## Task objective
Select from the data all lines with the word "benda".

## Stored data entries
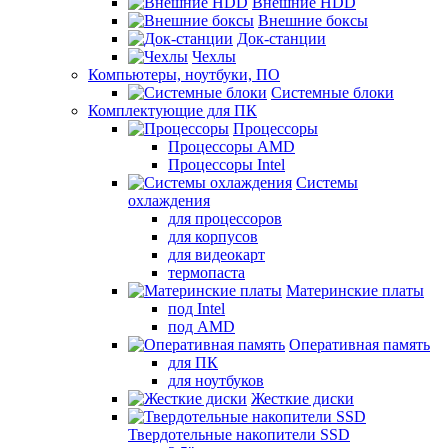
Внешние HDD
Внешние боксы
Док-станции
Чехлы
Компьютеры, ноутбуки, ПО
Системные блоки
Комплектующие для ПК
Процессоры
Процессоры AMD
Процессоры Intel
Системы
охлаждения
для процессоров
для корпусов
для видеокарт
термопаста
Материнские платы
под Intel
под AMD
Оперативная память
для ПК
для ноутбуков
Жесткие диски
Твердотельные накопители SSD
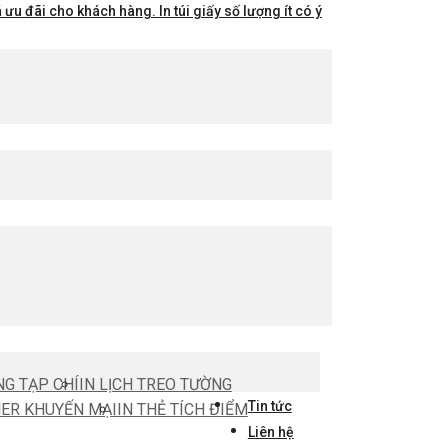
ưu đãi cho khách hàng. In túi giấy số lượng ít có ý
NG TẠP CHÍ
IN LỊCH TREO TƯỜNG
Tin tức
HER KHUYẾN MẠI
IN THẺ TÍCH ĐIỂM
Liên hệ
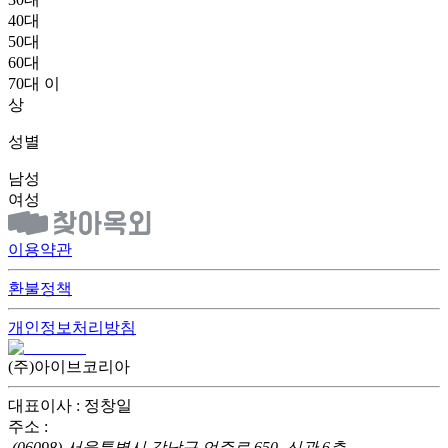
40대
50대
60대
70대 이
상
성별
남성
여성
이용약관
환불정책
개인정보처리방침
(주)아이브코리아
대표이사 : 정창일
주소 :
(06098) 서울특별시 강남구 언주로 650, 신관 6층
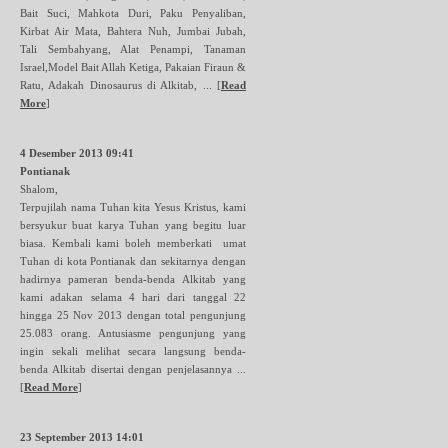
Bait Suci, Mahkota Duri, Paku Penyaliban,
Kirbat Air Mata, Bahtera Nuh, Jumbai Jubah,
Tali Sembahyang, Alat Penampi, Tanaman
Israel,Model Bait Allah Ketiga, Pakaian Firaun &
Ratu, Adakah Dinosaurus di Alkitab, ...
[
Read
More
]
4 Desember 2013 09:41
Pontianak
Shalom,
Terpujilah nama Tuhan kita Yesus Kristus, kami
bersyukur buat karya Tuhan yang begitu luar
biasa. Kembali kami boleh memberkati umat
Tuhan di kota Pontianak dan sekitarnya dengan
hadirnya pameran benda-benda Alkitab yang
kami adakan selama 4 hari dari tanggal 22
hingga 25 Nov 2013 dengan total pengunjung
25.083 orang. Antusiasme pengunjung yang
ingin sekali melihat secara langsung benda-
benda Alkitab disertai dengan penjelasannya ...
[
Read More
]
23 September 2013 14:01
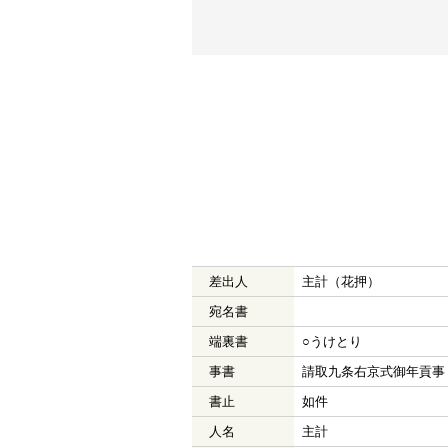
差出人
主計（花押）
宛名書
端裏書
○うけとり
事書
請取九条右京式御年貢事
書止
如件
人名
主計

## Solution to this exercise
hadirnya pameran benda-benda Alkitab yang
ingin sekali melihat secara langsung benda-
benda Alkitab disertai dengan penjelasannya ...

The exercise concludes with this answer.